Print exactly the lines below between the line holding "GERRY WEBER Брюки" and the line holding "Royal Air Maroc", inclusive, and nothing more.
═══ Material for this task ═══
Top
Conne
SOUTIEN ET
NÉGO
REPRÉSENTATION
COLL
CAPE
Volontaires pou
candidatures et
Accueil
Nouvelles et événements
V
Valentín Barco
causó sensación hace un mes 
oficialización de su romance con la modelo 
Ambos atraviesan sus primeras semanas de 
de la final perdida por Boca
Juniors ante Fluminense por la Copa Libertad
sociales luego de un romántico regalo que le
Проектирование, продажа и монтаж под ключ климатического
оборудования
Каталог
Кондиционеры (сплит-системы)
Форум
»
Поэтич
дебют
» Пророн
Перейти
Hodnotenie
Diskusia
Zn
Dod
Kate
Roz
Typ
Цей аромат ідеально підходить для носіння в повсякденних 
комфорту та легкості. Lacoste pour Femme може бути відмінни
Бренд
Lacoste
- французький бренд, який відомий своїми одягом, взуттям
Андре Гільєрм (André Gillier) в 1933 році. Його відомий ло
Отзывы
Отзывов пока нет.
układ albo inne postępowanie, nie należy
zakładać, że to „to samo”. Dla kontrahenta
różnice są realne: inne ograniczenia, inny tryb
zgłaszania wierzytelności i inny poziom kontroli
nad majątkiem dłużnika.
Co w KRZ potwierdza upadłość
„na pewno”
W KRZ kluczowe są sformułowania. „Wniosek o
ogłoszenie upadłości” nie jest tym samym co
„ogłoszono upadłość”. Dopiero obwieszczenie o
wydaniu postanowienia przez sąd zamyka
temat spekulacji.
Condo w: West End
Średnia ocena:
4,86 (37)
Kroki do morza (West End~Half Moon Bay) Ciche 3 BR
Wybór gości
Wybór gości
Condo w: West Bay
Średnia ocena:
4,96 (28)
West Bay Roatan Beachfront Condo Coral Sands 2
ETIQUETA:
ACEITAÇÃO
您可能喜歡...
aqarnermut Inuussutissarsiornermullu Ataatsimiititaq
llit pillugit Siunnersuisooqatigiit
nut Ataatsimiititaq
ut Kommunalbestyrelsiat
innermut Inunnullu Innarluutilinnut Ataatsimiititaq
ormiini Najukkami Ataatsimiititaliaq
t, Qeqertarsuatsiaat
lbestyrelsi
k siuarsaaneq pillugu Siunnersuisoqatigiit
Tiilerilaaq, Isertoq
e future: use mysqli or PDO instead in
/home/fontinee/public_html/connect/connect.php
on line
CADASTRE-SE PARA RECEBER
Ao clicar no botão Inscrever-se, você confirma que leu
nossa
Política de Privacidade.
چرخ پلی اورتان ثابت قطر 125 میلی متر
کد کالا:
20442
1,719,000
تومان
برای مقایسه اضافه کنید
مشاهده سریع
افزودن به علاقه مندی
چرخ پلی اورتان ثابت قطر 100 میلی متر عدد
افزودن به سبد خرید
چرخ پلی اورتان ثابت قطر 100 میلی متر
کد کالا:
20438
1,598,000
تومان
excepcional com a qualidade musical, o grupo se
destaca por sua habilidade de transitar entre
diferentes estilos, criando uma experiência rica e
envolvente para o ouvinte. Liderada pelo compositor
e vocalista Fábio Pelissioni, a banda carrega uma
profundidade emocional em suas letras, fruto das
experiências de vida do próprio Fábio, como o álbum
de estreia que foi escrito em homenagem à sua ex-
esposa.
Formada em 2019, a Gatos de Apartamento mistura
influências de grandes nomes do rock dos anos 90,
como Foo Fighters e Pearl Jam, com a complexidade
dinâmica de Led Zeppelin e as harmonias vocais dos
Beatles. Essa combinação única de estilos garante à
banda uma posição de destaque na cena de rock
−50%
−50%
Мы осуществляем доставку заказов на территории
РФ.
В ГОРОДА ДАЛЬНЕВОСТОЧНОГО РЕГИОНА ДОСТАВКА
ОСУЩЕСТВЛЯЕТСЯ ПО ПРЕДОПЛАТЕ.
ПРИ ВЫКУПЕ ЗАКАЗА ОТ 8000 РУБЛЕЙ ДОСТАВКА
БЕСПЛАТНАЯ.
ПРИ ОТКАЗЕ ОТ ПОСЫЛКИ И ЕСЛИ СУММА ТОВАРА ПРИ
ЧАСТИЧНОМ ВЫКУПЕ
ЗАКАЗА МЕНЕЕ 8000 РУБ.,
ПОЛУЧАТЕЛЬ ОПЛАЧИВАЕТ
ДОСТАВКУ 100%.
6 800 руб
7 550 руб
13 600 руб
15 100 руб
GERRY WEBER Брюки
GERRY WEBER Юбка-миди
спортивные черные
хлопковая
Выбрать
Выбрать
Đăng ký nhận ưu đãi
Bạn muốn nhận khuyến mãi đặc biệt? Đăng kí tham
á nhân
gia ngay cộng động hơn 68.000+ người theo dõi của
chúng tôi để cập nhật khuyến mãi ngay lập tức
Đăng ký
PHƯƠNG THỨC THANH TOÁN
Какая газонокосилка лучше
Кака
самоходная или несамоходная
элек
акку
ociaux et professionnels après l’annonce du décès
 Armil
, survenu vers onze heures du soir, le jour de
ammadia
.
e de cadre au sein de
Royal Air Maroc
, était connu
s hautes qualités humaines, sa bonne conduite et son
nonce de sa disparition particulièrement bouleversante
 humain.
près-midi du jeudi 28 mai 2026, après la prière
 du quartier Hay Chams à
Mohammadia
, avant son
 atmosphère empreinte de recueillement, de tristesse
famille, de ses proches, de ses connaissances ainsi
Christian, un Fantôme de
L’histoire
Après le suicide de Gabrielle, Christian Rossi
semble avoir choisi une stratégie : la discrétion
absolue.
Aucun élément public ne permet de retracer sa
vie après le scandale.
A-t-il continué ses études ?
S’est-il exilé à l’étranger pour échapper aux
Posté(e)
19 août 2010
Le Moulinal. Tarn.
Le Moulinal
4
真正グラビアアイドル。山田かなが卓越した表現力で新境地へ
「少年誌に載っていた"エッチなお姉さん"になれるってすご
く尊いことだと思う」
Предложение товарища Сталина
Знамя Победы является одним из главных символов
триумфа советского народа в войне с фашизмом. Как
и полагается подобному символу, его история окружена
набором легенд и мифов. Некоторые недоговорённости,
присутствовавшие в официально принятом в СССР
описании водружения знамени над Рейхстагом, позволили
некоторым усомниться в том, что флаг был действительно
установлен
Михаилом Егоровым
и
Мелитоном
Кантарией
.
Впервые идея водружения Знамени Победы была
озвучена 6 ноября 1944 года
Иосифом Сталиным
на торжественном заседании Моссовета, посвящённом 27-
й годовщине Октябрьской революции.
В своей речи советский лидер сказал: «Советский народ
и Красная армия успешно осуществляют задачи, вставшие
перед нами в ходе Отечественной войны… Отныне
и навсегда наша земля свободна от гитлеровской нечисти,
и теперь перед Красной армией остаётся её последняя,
═══
### Output of the task
GERRY WEBER Брюки
GERRY WEBER Юбка-миди
спортивные черные
хлопковая
Выбрать
Выбрать
Đăng ký nhận ưu đãi
Bạn muốn nhận khuyến mãi đặc biệt? Đăng kí tham
á nhân
gia ngay cộng động hơn 68.000+ người theo dõi của
chúng tôi để cập nhật khuyến mãi ngay lập tức
Đăng ký
PHƯƠNG THỨC THANH TOÁN
Какая газонокосилка лучше
Кака
самоходная или несамоходная
элек
акку
ociaux et professionnels après l’annonce du décès
 Armil
, survenu vers onze heures du soir, le jour de
ammadia
.
e de cadre au sein de
Royal Air Maroc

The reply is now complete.